*** Opening of DATA EXTRACT ***

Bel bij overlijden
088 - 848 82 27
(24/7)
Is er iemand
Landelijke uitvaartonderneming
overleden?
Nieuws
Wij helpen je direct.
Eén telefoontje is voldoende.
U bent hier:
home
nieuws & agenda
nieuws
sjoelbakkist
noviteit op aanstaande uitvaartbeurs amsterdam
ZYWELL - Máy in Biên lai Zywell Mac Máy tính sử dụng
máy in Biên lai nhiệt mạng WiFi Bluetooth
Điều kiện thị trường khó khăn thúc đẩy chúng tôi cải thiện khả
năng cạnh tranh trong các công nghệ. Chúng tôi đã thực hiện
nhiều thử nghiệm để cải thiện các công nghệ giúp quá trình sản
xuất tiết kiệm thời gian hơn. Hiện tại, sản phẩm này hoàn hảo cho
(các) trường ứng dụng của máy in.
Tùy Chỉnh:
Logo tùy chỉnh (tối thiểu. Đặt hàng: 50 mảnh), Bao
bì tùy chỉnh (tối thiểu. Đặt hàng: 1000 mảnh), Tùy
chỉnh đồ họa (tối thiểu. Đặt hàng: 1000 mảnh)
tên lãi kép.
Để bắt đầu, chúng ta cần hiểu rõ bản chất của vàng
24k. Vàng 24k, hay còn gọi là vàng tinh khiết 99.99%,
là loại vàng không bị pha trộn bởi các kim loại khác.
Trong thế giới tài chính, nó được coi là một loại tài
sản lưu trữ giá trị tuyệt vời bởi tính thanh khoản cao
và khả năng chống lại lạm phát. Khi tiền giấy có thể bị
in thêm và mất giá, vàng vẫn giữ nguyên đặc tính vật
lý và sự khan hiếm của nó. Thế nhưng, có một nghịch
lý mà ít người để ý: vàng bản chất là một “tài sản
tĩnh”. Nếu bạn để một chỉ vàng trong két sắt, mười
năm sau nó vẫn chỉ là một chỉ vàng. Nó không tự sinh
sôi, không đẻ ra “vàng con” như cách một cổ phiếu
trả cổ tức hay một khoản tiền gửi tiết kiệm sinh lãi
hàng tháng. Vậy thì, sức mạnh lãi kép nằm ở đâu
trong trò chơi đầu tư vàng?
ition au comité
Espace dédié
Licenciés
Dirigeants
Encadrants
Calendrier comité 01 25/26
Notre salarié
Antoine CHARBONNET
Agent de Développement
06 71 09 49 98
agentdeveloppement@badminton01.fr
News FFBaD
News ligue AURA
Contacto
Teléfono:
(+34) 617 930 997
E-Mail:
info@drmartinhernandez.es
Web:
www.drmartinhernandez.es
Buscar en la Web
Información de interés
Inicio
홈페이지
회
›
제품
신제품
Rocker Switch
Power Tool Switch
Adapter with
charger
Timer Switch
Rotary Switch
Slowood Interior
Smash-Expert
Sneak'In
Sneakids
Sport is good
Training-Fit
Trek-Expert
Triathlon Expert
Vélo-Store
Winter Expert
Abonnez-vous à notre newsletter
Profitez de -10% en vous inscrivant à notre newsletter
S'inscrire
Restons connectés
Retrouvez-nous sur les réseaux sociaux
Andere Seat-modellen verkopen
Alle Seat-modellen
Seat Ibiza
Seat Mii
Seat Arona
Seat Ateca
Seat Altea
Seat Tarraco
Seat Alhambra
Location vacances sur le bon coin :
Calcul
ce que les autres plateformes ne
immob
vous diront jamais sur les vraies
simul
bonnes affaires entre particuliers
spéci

*** Close of DATA EXTRACT ***

- TASK TO COMPLETE: Everything in the listing should be written out again exactly.

- WRITTEN REPLY:
Bel bij overlijden
088 - 848 82 27
(24/7)
Is er iemand
Landelijke uitvaartonderneming
overleden?
Nieuws
Wij helpen je direct.
Eén telefoontje is voldoende.
U bent hier:
home
nieuws & agenda
nieuws
sjoelbakkist
noviteit op aanstaande uitvaartbeurs amsterdam
ZYWELL - Máy in Biên lai Zywell Mac Máy tính sử dụng
máy in Biên lai nhiệt mạng WiFi Bluetooth
Điều kiện thị trường khó khăn thúc đẩy chúng tôi cải thiện khả
năng cạnh tranh trong các công nghệ. Chúng tôi đã thực hiện
nhiều thử nghiệm để cải thiện các công nghệ giúp quá trình sản
xuất tiết kiệm thời gian hơn. Hiện tại, sản phẩm này hoàn hảo cho
(các) trường ứng dụng của máy in.
Tùy Chỉnh:
Logo tùy chỉnh (tối thiểu. Đặt hàng: 50 mảnh), Bao
bì tùy chỉnh (tối thiểu. Đặt hàng: 1000 mảnh), Tùy
chỉnh đồ họa (tối thiểu. Đặt hàng: 1000 mảnh)
tên lãi kép.
Để bắt đầu, chúng ta cần hiểu rõ bản chất của vàng
24k. Vàng 24k, hay còn gọi là vàng tinh khiết 99.99%,
là loại vàng không bị pha trộn bởi các kim loại khác.
Trong thế giới tài chính, nó được coi là một loại tài
sản lưu trữ giá trị tuyệt vời bởi tính thanh khoản cao
và khả năng chống lại lạm phát. Khi tiền giấy có thể bị
in thêm và mất giá, vàng vẫn giữ nguyên đặc tính vật
lý và sự khan hiếm của nó. Thế nhưng, có một nghịch
lý mà ít người để ý: vàng bản chất là một “tài sản
tĩnh”. Nếu bạn để một chỉ vàng trong két sắt, mười
năm sau nó vẫn chỉ là một chỉ vàng. Nó không tự sinh
sôi, không đẻ ra “vàng con” như cách một cổ phiếu
trả cổ tức hay một khoản tiền gửi tiết kiệm sinh lãi
hàng tháng. Vậy thì, sức mạnh lãi kép nằm ở đâu
trong trò chơi đầu tư vàng?
ition au comité
Espace dédié
Licenciés
Dirigeants
Encadrants
Calendrier comité 01 25/26
Notre salarié
Antoine CHARBONNET
Agent de Développement
06 71 09 49 98
agentdeveloppement@badminton01.fr
News FFBaD
News ligue AURA
Contacto
Teléfono:
(+34) 617 930 997
E-Mail:
info@drmartinhernandez.es
Web:
www.drmartinhernandez.es
Buscar en la Web
Información de interés
Inicio
홈페이지
회
›
제품
신제품
Rocker Switch
Power Tool Switch
Adapter with
charger
Timer Switch
Rotary Switch
Slowood Interior
Smash-Expert
Sneak'In
Sneakids
Sport is good
Training-Fit
Trek-Expert
Triathlon Expert
Vélo-Store
Winter Expert
Abonnez-vous à notre newsletter
Profitez de -10% en vous inscrivant à notre newsletter
S'inscrire
Restons connectés
Retrouvez-nous sur les réseaux sociaux
Andere Seat-modellen verkopen
Alle Seat-modellen
Seat Ibiza
Seat Mii
Seat Arona
Seat Ateca
Seat Altea
Seat Tarraco
Seat Alhambra
Location vacances sur le bon coin :
Calcul
ce que les autres plateformes ne
immob
vous diront jamais sur les vraies
simul
bonnes affaires entre particuliers
spéci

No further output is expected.